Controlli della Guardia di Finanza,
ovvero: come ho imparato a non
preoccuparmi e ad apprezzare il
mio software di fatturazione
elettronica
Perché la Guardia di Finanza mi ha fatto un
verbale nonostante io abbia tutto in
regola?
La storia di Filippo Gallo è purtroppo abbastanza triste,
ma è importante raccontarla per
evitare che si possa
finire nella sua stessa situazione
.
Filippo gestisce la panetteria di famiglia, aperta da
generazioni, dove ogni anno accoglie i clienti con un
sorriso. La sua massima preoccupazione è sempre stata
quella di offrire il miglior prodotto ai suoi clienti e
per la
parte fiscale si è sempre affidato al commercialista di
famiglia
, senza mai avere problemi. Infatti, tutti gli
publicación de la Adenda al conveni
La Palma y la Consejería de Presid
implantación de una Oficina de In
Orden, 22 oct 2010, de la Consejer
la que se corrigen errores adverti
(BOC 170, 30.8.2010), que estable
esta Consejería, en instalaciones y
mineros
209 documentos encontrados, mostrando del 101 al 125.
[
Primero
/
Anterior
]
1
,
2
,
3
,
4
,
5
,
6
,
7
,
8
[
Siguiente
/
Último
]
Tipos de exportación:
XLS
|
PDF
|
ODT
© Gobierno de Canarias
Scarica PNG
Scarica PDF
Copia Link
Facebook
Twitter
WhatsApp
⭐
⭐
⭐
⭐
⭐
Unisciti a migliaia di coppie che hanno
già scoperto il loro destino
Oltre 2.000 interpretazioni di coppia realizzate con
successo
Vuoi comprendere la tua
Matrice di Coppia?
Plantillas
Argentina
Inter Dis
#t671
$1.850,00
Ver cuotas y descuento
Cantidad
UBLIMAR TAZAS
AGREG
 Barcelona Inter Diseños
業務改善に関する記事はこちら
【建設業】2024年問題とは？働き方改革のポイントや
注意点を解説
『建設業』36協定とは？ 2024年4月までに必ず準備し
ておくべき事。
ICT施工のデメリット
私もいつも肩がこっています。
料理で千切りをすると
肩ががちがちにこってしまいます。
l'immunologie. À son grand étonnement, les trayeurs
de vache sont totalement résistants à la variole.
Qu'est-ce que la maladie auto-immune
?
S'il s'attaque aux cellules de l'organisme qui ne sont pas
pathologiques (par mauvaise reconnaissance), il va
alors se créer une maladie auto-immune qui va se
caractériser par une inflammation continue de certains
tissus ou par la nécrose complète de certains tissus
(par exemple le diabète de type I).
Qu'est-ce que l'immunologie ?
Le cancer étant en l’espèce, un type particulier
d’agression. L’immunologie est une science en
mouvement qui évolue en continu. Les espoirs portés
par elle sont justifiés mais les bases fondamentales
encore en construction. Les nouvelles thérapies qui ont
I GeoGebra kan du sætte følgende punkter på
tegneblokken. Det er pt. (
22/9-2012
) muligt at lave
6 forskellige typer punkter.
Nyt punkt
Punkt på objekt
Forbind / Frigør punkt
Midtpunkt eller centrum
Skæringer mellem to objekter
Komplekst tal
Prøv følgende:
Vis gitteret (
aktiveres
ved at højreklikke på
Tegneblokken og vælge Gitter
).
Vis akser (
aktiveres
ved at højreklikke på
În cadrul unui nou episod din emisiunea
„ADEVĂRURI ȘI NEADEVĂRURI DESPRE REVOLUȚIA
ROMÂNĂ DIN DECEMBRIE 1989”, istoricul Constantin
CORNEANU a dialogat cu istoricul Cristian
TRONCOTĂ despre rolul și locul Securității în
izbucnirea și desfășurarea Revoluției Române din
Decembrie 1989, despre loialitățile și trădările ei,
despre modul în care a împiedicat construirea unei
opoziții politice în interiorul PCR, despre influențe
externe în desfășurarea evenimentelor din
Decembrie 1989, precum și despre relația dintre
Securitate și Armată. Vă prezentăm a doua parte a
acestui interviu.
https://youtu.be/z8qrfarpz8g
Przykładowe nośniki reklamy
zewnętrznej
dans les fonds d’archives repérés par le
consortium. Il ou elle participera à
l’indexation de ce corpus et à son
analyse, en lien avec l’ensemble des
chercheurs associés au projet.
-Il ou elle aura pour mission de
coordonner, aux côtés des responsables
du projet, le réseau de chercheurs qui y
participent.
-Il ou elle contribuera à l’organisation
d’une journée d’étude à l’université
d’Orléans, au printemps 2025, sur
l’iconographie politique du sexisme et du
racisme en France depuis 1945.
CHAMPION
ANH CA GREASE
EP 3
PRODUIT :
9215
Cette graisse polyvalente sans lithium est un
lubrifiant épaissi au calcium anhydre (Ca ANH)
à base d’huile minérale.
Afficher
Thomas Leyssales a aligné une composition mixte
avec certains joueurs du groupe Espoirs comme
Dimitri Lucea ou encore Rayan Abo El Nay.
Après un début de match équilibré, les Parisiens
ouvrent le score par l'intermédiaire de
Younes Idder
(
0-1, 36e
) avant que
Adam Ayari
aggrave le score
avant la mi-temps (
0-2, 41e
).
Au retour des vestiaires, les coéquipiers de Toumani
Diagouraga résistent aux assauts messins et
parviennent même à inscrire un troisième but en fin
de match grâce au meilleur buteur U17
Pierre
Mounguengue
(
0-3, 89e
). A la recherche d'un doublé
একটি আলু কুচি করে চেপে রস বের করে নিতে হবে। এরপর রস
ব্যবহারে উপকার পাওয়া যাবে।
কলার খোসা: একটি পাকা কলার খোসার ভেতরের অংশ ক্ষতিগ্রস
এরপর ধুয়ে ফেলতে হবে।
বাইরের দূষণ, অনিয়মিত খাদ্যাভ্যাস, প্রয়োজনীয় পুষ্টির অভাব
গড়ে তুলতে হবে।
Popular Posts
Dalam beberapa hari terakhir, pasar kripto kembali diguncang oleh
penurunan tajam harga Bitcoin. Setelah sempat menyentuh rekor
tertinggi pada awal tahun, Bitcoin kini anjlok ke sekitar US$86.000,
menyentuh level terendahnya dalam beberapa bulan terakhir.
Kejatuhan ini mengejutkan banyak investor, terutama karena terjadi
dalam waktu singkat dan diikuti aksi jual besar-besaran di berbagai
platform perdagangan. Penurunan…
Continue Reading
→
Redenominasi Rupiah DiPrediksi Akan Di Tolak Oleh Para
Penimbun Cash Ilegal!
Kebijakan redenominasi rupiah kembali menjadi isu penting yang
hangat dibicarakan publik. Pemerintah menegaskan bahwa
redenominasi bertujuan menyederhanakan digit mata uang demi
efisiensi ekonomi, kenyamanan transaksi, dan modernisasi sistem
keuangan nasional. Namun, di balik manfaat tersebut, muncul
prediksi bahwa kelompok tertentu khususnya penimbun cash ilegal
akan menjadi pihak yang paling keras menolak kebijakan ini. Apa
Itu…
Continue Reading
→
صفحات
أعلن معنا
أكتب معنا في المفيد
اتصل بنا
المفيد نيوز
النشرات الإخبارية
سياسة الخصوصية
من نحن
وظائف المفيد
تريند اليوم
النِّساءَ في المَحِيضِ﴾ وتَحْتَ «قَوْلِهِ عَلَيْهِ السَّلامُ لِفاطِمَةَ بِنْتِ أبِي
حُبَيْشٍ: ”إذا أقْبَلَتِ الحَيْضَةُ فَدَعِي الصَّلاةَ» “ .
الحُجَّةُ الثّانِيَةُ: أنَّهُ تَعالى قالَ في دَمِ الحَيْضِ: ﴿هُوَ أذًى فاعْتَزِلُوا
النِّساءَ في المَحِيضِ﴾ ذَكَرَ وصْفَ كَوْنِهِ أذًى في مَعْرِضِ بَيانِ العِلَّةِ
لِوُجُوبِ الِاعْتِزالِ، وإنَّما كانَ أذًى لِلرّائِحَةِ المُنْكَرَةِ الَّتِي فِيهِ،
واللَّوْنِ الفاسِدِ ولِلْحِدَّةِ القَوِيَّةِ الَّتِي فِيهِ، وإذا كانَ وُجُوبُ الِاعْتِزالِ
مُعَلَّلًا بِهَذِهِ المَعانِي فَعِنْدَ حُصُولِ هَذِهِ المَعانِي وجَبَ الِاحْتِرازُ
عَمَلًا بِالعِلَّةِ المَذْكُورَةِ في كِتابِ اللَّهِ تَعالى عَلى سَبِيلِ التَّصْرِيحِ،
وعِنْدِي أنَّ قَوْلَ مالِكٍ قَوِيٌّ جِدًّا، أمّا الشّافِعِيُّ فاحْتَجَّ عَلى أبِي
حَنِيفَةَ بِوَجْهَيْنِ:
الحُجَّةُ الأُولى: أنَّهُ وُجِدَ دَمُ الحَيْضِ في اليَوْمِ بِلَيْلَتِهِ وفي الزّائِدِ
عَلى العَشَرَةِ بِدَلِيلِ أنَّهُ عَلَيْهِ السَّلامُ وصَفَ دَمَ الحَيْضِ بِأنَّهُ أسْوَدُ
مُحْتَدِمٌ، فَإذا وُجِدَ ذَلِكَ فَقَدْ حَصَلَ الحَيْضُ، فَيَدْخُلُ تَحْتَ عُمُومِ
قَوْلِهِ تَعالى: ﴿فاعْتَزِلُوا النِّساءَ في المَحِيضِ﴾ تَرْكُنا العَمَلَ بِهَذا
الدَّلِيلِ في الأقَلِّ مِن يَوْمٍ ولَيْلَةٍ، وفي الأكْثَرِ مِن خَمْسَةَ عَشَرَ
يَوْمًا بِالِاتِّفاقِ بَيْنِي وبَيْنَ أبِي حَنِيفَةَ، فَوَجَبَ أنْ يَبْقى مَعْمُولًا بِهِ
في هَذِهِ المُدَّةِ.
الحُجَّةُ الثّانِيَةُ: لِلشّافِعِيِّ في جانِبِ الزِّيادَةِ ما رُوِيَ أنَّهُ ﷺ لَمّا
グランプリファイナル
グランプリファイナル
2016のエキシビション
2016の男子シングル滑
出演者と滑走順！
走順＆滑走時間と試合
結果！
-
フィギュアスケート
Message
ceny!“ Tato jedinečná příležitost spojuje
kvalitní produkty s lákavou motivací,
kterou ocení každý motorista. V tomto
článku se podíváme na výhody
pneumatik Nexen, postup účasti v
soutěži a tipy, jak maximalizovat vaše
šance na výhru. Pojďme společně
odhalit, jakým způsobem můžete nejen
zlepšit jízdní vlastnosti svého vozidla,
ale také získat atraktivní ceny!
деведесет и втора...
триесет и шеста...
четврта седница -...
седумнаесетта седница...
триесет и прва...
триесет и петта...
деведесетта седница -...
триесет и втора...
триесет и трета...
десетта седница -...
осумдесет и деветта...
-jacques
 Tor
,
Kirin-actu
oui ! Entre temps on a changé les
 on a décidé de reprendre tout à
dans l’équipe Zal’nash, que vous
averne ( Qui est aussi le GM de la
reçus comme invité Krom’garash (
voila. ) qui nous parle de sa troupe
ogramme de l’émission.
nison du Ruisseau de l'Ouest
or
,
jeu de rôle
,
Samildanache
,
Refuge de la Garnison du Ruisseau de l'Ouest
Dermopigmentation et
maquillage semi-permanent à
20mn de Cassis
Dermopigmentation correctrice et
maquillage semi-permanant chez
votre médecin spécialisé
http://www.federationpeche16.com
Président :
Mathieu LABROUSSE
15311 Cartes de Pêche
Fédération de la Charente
▬▬▬▬▬▬▬▬▬▬
Your task: In the listing above, find the line with "analyse, en lien avec l’ensemble des" and the line with "একটি আলু কুচি", then reproduce both and every line between them exactly.

Worked solution:
analyse, en lien avec l’ensemble des
chercheurs associés au projet.
-Il ou elle aura pour mission de
coordonner, aux côtés des responsables
du projet, le réseau de chercheurs qui y
participent.
-Il ou elle contribuera à l’organisation
d’une journée d’étude à l’université
d’Orléans, au printemps 2025, sur
l’iconographie politique du sexisme et du
racisme en France depuis 1945.
CHAMPION
ANH CA GREASE
EP 3
PRODUIT :
9215
Cette graisse polyvalente sans lithium est un
lubrifiant épaissi au calcium anhydre (Ca ANH)
à base d’huile minérale.
Afficher
Thomas Leyssales a aligné une composition mixte
avec certains joueurs du groupe Espoirs comme
Dimitri Lucea ou encore Rayan Abo El Nay.
Après un début de match équilibré, les Parisiens
ouvrent le score par l'intermédiaire de
Younes Idder
(
0-1, 36e
) avant que
Adam Ayari
aggrave le score
avant la mi-temps (
0-2, 41e
).
Au retour des vestiaires, les coéquipiers de Toumani
Diagouraga résistent aux assauts messins et
parviennent même à inscrire un troisième but en fin
de match grâce au meilleur buteur U17
Pierre
Mounguengue
(
0-3, 89e
). A la recherche d'un doublé
একটি আলু কুচি করে চেপে রস বের করে নিতে হবে। এরপর রস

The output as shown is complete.